Anthony 'Tony' Roth

I grew up in upstate New York. I was a late talker and couldn't read until fourth grade. It turns out I was dyslexic, but my school didn't know much about this condition in the 1970s. I went to a learning center after school, which I resented terribly. I only settled down when my parents promised me a Snickers bar and a grape soda after each session.

Having dyslexia had a big impact on me socially, and it was a challenge to navigate the academic world. Still, I spent my last two years of high school at Phillips Academy in Andover, Mass., graduated magna cum laude from Brown University in 1990, took a year off after my freshman year in college to travel around East Africa, graduated magna cum laude from Harvard Law School and earned a masters degree in French and international tax law from The Sorbonne. If you have dyslexia, your brain is hard wired a certain way. You learn to think your way through it, although it still catches me. For example, I might say Hill and Billary instead of Bill and Hillary.

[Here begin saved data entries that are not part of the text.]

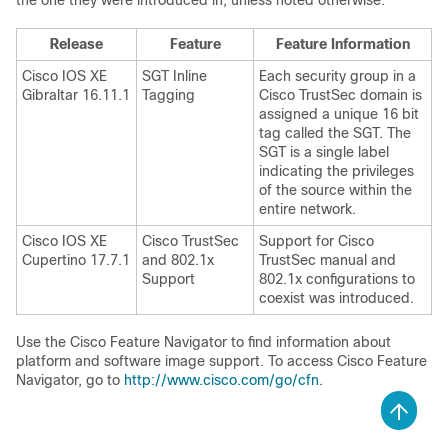
the one they were introduced in, unless noted otherwise.
Release
Feature
Feature Information
Cisco IOS XE
SGT Inline
Each security group in a
Gibraltar 16.11.1
Tagging
Cisco TrustSec domain is
assigned a unique 16 bit
tag called the SGT. The
SGT is a single label
indicating the privileges
of the source within the
entire network.
Cisco IOS XE
Cisco TrustSec
Support for Cisco
Cupertino 17.7.1
and 802.1x
TrustSec manual and
Support
802.1x configurations to
coexist was introduced.
Use the Cisco Feature Navigator to find information about
platform and software image support. To access Cisco Feature
Navigator, go to
http://www.cisco.com/go/cfn
.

From 1993 to 1998, I worked for Cleary Gottlieb in Paris and New York, and then I started the financial planning business at Sanford C. Bernstein. From 1999 to 2008, I worked for Bear Stearns, becoming co-head of Advisory Services. I joined UBS in 2008 as head of Wealth Management Strategies, which has several areas: Manager and Fund Due Diligence, Portfolio Advisory Group, Portfolio Strategy Group and Wealth Planning. My main job is running the investment strategy area. My team receives the economic and market views from the investment committee, of which I'm a member, and develops that information into an investment and portfolio strategy. In financial services, we are in the storytelling business. There's such a large volume of information and opinion that even if it's useful and accurate, unless you can explain it in a way that's entertaining and interesting, no one will listen.

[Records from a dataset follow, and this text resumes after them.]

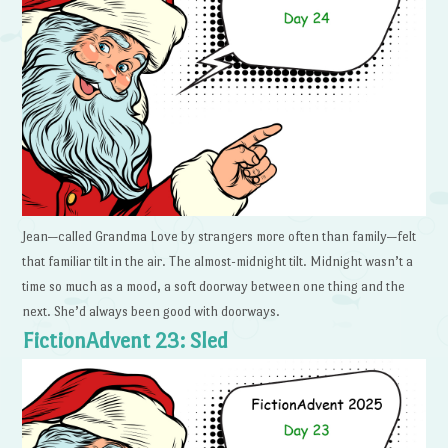
Jean—called Grandma Love by strangers more often than family—felt
that familiar tilt in the air. The almost-midnight tilt. Midnight wasn’t a
time so much as a mood, a soft doorway between one thing and the
next. She’d always been good with doorways.
FictionAdvent 23: Sled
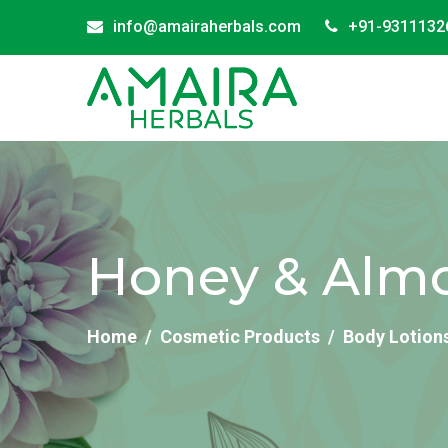
info@amairaherbals.com
+91-9311132
Honey & Almon
Home
Cosmetic Products
Body Lotion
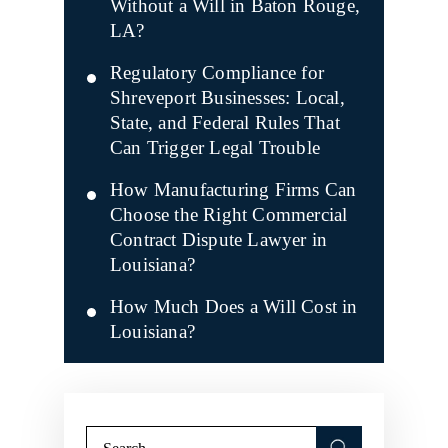
Without a Will in Baton Rouge,
LA?
Regulatory Compliance for
Shreveport Businesses: Local,
State, and Federal Rules That
Can Trigger Legal Trouble
How Manufacturing Firms Can
Choose the Right Commercial
Contract Dispute Lawyer in
Louisiana?
How Much Does a Will Cost in
Louisiana?
Search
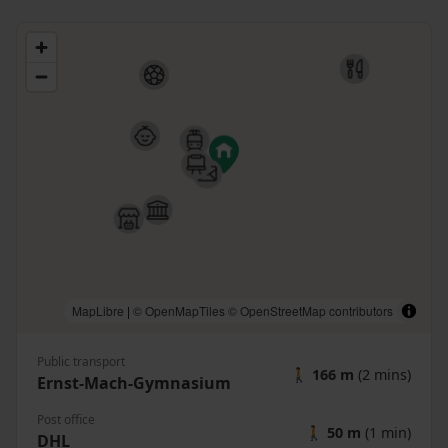
MapLibre
|
© OpenMapTiles
© OpenStreetMap contributors
Public transport
🚶
166 m
(2 mins)
Ernst-Mach-Gymnasium
Post office
🚶
50 m
(1 min)
DHL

I've called volatility the fourth asset class. It can be used in two ways: One, you can sell volatility and create income by means of puts and calls, or two, you can buy volatility during relatively calm periods when it's somewhat inexpensive. When the market becomes calamitous and there's a crisis, volatility goes back up. It acts as a hedge to your portfolio.

Our industry and the world change so quickly that we have to constantly reinvent ourselves and reexamine the premises we rely on in servicing clients. That means managers and advisors have to continually engage in self-reflection. When I was at Bernstein, the idea of market timing was anathema. We've learned that you can't time the markets all the time, but you have to try to understand when different areas of the markets are likely to reward investors and other areas are likely to punish them.

In my free time, I like to sail out of Cape Cod. I have an 18-foot wooden boat named Bluebird that I had made for me. I'm hoping to build boats myself in retirement.